Andy Stott - Luxury Problems:  Entrancing and addicting from the very first echoed vocal, the record then begins to slowly churn and bubble under whispered synths and stoned beats.  Yes.  Yes.  Yes.



Swans - The Seer:  A sprawling, dark, creepy, unsettling cacophony of sound from the always formidable Swans.  It's their masterpiece.



Symmetry - Themes From an Imaginary Film:  The album title sums up Johnny Jewel's opus.  It's the perfect score to hard burning modern film noir, and endlessly listenable.  Why don't you listen to the whole thing now?  You've got 2 free hours right?

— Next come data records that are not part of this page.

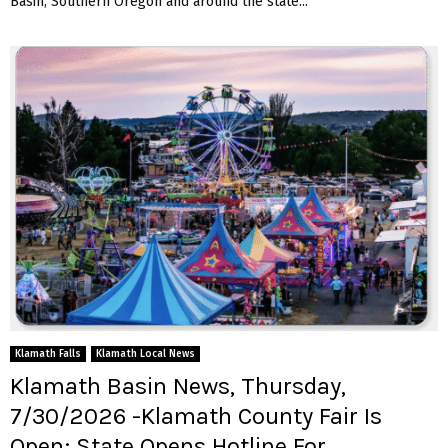
Basin, Southern Oregon and around the state...
Klamath Falls
Klamath Local News
Klamath Basin News, Thursday,
7/30/2026 -Klamath County Fair Is
Open; State Opens Hotline For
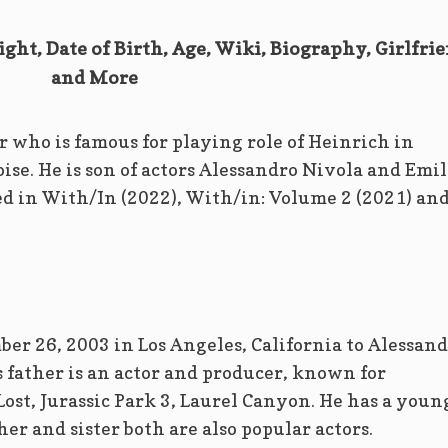
ght, Date of Birth, Age, Wiki, Biography, Girlfri
and More
 who is famous for playing role of Heinrich in
ise. He is son of actors Alessandro Nivola and Emi
d in With/In (2022), With/in: Volume 2 (2021) an
er 26, 2003 in Los Angeles, California to Alessan
 father is an actor and producer, known for
Lost, Jurassic Park 3, Laurel Canyon. He has a youn
er and sister both are also popular actors.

Tame Impala - Lonerism:  Australia's Tame Impala just make fun psyche-rock jams that are catchy as hell, and their latest album just perfects what they were already doing.  Above all, it just puts me in a great mood.



Trust - TRST:  I gotta be honest with myself, this is my favorite album of the year.  Gothed-out, Depeche Mode-inspired pop songs.  I'm a sucker for that kind of stuff.  Pasty white kids unite!

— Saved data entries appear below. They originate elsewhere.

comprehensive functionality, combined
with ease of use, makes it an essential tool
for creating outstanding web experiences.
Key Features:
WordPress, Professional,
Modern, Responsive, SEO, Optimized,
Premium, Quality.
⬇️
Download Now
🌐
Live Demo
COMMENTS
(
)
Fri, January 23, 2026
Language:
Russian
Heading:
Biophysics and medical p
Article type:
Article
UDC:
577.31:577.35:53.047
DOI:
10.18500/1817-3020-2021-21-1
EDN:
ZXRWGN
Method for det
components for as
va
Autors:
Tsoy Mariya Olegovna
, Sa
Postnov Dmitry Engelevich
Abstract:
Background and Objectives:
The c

Vaura - Selenelion:  Part prog-rock, part math-rock, part metal, Vaura's debut album is totally the kind of thing old record store employs secretly recommend to their like minded clientele.  You're either a part of the club or you're not.  (You totally want to be in the club.)

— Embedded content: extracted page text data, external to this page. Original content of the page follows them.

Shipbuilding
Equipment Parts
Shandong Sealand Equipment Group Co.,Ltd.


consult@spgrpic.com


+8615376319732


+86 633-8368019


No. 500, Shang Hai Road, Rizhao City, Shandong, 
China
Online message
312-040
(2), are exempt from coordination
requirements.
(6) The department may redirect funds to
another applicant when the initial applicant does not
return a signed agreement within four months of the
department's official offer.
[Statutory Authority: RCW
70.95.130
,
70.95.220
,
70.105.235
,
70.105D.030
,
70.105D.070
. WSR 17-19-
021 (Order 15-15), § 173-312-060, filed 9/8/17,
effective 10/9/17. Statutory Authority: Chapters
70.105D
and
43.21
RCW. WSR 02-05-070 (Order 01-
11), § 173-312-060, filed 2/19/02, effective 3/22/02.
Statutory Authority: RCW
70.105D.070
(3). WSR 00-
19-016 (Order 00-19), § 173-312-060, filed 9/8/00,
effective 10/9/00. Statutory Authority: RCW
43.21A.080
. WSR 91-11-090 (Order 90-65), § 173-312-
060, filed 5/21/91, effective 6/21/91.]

Wreathes - Wreathes:  Since we're all supposed to be dead in two weeks anyway, here's a bonus record for my year end list.  Wreathes sounds like a bunch of drunk Gypsies together in an abandoned warehouse, reading occult materials, beating the hell out of a bunch a classical instruments, and chanting a mantra to the old gods.  Seriously, what is there not to love about that?


So there you have it.  Until we meet again.